RECORDS SUPPLIED:

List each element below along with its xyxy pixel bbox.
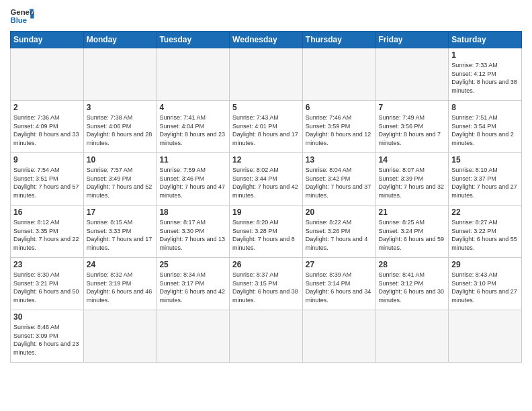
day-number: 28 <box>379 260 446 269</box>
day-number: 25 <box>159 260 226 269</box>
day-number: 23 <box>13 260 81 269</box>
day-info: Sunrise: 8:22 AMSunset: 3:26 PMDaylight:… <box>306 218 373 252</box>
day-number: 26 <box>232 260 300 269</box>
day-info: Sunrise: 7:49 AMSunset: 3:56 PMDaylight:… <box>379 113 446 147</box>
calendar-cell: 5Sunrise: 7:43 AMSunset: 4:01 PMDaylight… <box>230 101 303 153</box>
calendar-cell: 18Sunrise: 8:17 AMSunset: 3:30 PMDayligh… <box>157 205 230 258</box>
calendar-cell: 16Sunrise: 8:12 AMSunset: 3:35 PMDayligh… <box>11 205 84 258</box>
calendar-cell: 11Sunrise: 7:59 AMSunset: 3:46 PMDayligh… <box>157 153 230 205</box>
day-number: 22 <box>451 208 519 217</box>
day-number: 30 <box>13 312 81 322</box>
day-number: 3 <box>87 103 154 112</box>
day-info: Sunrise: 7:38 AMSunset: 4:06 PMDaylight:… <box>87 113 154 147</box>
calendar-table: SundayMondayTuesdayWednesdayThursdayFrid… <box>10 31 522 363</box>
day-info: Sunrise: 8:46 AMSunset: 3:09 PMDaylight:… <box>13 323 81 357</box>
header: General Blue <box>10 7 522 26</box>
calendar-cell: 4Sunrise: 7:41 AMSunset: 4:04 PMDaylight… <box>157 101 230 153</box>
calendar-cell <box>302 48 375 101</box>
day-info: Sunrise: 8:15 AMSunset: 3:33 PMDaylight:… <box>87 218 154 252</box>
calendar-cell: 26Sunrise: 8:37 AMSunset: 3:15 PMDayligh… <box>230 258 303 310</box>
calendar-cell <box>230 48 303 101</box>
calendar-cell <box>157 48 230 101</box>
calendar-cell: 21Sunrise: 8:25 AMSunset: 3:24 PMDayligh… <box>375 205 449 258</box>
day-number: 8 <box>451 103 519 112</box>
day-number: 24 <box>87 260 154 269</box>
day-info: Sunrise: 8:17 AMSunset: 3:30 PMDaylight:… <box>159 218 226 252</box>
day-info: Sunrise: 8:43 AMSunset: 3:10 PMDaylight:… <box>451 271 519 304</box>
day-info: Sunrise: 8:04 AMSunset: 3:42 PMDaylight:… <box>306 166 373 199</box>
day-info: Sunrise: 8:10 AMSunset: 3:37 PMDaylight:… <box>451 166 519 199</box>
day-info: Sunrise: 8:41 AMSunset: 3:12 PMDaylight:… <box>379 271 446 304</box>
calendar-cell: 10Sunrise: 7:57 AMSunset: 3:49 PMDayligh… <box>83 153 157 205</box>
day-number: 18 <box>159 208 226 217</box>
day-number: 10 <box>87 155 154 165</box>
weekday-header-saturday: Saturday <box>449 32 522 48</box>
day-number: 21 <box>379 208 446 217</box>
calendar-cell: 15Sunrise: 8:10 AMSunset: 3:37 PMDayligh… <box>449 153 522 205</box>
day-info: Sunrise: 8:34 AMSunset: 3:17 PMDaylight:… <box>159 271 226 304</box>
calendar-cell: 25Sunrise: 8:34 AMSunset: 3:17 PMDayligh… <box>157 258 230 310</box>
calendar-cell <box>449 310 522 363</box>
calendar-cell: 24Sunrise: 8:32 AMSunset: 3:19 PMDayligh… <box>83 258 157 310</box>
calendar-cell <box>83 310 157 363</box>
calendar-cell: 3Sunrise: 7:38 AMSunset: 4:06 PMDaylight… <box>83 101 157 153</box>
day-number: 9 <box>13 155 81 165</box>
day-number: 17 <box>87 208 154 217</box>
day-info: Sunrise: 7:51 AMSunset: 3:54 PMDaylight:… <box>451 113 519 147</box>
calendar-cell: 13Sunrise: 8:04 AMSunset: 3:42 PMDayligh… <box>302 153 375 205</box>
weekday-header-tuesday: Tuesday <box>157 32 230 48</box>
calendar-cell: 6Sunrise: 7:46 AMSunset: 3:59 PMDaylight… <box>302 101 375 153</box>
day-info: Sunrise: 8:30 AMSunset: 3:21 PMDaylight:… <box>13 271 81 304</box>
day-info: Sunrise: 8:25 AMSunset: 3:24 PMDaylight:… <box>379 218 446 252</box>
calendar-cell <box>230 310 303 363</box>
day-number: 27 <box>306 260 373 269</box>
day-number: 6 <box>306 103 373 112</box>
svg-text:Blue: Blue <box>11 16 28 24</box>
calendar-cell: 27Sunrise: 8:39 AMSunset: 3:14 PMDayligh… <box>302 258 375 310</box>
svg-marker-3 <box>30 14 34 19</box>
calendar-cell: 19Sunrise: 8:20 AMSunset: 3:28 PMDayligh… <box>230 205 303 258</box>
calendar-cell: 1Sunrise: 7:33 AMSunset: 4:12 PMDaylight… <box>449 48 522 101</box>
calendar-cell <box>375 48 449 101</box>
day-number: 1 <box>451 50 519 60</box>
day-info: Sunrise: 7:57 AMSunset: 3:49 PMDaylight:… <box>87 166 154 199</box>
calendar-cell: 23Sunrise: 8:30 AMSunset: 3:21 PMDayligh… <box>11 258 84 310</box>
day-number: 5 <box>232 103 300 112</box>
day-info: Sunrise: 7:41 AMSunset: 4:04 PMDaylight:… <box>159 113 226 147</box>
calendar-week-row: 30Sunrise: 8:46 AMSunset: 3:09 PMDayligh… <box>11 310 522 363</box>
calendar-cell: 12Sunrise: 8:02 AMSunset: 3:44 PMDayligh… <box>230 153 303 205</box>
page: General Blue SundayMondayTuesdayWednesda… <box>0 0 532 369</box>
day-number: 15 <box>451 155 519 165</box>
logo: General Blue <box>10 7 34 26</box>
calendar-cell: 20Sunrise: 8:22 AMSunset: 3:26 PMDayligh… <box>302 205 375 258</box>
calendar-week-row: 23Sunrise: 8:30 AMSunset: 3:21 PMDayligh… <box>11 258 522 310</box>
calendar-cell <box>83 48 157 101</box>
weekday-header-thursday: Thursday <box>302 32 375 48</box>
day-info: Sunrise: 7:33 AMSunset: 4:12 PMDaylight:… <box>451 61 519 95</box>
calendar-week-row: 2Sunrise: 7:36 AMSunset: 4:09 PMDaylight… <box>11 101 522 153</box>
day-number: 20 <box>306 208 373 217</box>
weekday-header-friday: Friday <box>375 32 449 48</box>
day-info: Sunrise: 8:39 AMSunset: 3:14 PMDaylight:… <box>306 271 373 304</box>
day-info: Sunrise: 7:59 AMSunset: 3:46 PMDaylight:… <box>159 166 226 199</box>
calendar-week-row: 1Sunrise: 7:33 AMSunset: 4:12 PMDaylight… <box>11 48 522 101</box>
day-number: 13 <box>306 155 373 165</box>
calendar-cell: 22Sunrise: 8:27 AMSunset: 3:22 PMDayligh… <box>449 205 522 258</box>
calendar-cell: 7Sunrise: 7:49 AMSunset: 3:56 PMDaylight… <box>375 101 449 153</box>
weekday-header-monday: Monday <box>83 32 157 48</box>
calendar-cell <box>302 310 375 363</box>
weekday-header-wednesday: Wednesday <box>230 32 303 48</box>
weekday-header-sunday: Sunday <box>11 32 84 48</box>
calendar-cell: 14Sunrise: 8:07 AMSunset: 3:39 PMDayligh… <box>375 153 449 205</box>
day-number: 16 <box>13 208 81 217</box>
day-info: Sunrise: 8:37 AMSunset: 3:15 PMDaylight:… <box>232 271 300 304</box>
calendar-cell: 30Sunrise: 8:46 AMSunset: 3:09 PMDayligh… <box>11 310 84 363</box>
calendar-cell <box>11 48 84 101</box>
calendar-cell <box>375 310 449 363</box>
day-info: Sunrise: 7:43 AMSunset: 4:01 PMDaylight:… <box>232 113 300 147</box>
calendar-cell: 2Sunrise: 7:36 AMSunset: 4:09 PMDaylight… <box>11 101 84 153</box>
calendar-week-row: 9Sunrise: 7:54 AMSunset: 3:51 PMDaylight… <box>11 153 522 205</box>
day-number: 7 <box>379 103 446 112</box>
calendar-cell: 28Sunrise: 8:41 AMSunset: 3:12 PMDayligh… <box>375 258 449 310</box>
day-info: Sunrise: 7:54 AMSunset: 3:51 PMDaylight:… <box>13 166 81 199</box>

--

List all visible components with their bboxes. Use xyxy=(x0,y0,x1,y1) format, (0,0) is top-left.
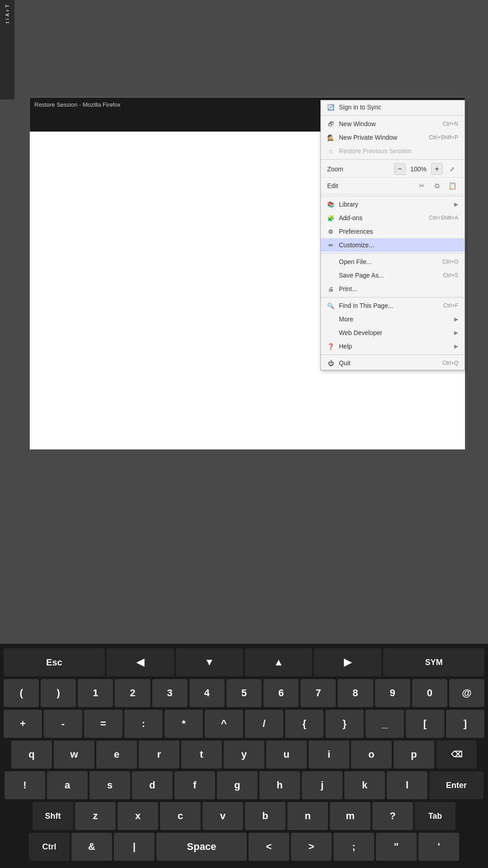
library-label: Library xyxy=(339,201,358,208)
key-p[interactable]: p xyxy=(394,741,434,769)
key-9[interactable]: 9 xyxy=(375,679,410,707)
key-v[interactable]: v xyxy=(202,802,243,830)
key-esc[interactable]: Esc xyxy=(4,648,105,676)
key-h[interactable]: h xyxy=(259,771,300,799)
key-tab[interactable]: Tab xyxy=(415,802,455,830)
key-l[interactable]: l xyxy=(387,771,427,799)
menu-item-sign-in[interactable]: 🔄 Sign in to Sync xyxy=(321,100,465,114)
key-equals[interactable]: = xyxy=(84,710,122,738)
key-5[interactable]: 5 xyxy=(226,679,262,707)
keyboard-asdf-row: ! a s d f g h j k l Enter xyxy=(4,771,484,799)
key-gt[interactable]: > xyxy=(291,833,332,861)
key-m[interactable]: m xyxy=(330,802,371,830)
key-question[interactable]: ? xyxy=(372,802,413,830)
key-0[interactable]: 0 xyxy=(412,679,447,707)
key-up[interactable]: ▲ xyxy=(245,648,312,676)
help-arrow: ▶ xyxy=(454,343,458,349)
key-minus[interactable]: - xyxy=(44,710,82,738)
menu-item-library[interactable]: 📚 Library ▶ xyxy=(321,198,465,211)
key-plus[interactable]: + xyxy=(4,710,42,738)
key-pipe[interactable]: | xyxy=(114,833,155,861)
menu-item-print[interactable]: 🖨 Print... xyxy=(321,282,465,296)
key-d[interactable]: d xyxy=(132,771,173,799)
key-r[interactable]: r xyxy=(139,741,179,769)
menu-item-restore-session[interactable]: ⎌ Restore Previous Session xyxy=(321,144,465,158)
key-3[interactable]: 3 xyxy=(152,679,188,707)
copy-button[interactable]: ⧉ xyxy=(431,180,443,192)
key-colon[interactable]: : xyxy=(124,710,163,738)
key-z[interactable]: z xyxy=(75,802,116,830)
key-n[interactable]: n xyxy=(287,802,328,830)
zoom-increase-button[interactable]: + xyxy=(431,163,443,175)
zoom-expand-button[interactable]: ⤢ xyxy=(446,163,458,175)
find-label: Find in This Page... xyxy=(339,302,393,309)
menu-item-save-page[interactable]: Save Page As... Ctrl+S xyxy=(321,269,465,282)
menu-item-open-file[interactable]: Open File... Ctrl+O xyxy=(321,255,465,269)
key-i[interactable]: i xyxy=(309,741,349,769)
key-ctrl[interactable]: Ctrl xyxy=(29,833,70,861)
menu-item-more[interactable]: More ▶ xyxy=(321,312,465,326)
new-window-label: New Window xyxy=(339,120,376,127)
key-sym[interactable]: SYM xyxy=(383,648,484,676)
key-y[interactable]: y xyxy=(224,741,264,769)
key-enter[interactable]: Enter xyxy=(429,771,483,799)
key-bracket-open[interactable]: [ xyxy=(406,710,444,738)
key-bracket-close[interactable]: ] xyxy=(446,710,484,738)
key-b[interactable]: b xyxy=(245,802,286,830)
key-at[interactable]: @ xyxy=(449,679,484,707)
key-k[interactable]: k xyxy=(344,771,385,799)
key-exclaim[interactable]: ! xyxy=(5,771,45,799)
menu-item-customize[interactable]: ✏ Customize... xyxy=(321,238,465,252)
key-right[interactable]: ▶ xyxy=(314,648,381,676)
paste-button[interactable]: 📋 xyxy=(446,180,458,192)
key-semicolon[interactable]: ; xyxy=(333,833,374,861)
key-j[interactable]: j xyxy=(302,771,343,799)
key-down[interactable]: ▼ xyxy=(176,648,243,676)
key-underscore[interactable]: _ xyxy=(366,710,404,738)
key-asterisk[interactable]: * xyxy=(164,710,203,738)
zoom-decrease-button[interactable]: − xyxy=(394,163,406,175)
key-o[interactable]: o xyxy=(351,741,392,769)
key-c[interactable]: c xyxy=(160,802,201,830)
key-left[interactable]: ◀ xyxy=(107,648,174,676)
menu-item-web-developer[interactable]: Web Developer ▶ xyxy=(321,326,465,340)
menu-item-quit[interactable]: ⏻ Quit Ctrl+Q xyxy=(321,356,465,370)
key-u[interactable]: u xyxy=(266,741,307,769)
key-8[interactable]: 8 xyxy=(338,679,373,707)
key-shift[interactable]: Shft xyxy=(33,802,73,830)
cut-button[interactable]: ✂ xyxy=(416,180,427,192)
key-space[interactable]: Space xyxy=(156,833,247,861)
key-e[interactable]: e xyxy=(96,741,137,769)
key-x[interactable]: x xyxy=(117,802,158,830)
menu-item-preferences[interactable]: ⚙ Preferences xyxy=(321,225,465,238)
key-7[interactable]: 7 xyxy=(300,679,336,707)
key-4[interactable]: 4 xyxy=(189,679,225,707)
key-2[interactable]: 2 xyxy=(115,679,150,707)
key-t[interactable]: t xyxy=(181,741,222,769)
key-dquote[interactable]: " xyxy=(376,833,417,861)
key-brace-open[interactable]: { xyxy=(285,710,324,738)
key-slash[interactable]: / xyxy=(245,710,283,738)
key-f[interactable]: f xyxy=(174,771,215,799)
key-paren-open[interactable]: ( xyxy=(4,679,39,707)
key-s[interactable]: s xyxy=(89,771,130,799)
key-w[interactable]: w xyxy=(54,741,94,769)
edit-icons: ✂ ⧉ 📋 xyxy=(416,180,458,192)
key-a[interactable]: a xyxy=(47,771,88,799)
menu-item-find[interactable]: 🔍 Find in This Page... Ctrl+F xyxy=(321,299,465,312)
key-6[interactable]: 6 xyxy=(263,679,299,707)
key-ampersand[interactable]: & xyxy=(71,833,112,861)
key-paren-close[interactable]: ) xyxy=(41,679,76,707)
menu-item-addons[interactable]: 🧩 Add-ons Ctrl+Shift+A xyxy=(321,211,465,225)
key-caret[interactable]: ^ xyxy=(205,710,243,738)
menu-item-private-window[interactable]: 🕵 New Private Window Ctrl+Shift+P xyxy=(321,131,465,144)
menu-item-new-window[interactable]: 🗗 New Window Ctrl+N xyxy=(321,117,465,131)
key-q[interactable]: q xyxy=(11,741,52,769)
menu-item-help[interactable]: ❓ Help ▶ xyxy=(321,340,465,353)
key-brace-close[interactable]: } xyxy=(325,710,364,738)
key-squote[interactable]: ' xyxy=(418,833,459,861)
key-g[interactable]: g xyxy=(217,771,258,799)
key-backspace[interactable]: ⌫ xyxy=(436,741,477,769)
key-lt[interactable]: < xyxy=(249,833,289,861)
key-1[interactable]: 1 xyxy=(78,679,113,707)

TRY IT: Which of the lines in the material above contain "Find"? Copy each one out.

TASK SOLUTION:
find-label: Find in This Page... xyxy=(339,302,393,309)
menu-item-find[interactable]: 🔍 Find in This Page... Ctrl+F xyxy=(321,299,465,312)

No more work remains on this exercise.